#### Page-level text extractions
· · ·

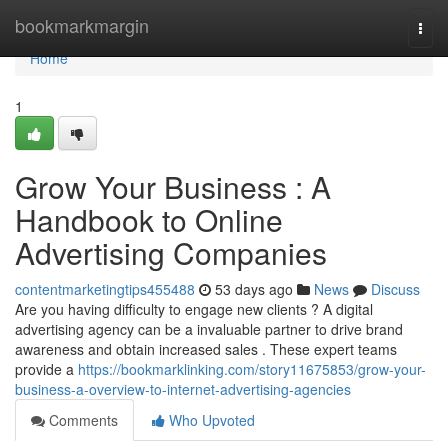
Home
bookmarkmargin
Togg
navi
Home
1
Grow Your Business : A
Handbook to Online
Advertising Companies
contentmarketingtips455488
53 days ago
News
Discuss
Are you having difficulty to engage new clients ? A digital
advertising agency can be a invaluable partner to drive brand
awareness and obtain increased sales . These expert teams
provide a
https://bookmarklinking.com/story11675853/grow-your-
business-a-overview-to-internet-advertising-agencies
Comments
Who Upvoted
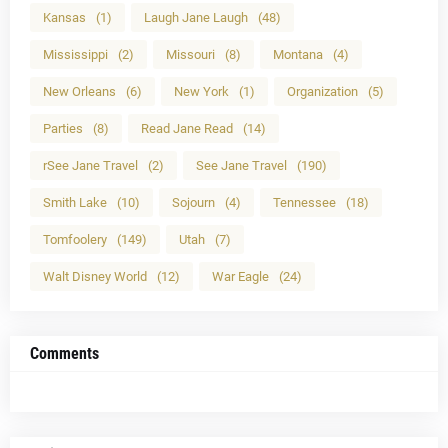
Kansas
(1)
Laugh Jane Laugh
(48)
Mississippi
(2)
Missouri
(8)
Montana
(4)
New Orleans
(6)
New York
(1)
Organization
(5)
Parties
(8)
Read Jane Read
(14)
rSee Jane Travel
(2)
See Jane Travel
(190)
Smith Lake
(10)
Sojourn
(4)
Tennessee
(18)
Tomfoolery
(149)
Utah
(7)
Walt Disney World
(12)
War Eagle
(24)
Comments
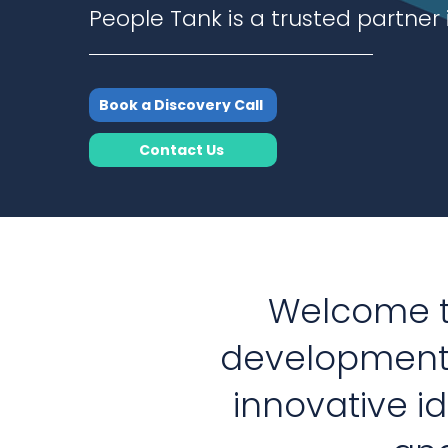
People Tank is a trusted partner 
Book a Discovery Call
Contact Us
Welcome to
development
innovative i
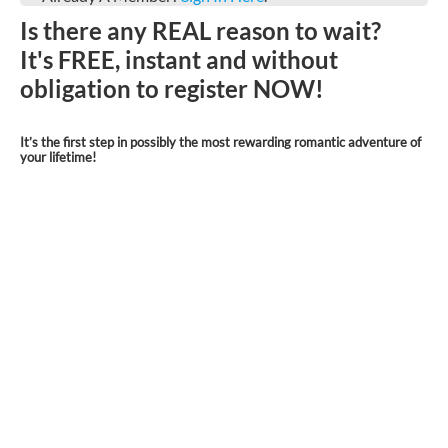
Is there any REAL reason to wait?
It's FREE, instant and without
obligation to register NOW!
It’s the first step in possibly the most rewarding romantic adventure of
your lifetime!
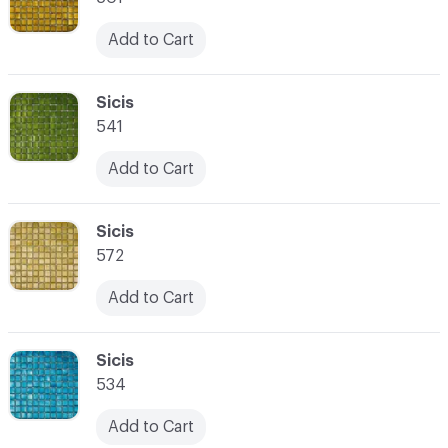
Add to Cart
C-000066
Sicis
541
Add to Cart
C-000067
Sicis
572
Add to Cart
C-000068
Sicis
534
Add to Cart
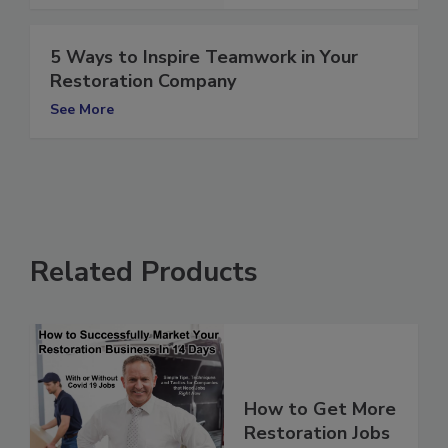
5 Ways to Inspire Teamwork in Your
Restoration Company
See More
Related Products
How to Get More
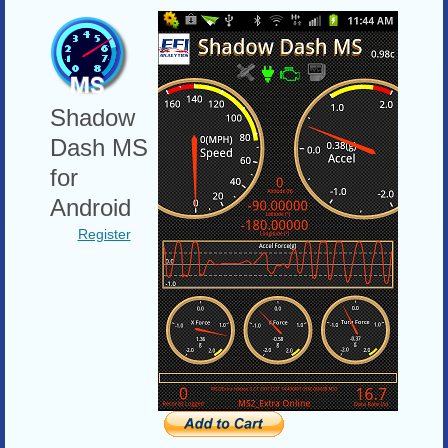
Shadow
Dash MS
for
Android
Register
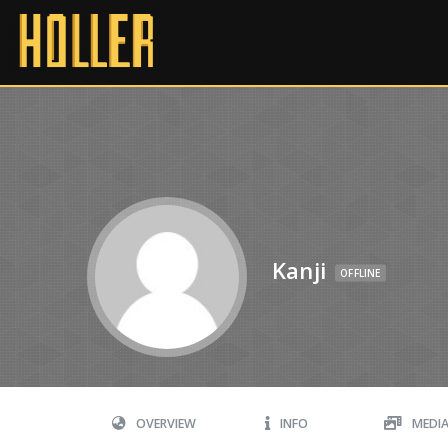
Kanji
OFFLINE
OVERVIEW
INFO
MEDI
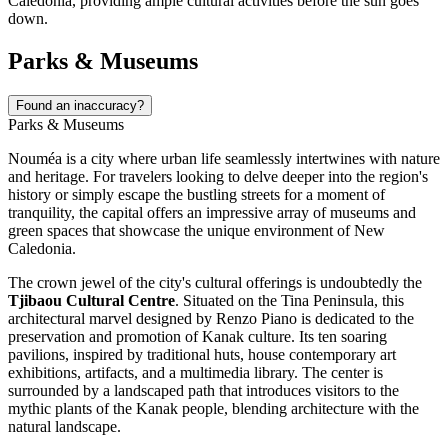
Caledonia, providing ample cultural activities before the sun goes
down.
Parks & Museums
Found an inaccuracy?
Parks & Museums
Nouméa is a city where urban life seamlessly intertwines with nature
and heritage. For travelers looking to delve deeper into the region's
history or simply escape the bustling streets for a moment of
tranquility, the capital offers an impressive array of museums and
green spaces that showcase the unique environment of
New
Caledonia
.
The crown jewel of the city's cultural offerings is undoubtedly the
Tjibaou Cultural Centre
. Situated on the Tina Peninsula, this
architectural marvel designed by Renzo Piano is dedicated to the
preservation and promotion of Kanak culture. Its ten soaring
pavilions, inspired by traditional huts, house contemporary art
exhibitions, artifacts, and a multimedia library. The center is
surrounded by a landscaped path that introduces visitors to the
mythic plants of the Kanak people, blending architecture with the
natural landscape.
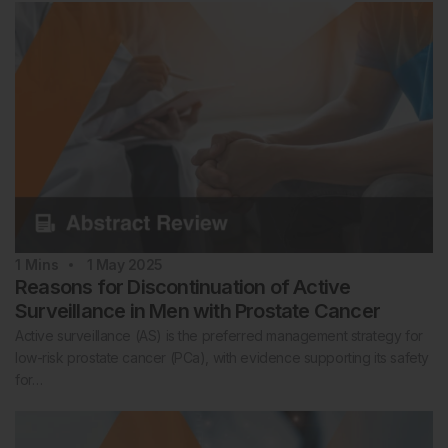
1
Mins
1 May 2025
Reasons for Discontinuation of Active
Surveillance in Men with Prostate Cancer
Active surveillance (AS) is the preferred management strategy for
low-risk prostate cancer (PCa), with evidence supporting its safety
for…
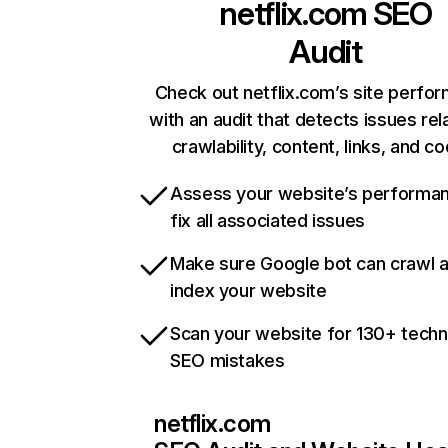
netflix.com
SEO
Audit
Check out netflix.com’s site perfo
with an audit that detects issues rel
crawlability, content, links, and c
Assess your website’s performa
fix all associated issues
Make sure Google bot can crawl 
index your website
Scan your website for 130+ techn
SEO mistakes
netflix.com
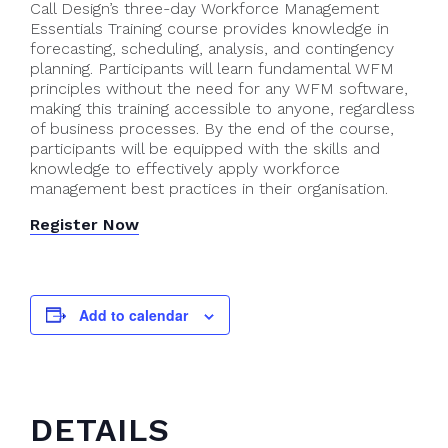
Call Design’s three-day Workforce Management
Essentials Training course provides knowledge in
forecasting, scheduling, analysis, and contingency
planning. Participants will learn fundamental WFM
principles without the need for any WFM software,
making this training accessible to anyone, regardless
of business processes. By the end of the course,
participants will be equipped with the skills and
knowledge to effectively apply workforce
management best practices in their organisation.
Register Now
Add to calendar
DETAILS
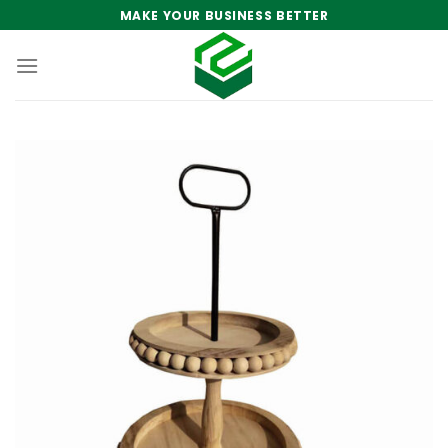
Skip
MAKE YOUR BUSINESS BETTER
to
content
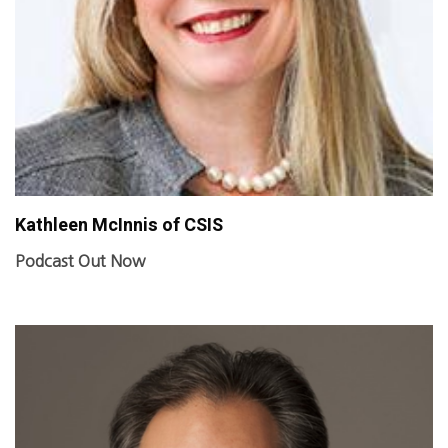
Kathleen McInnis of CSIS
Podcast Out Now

· · ·

#### What you need to do
Check each line above for the string "will" and copy the ones that have it.

#### Answer below
planning. Participants will learn fundamental WFM
participants will be equipped with the skills and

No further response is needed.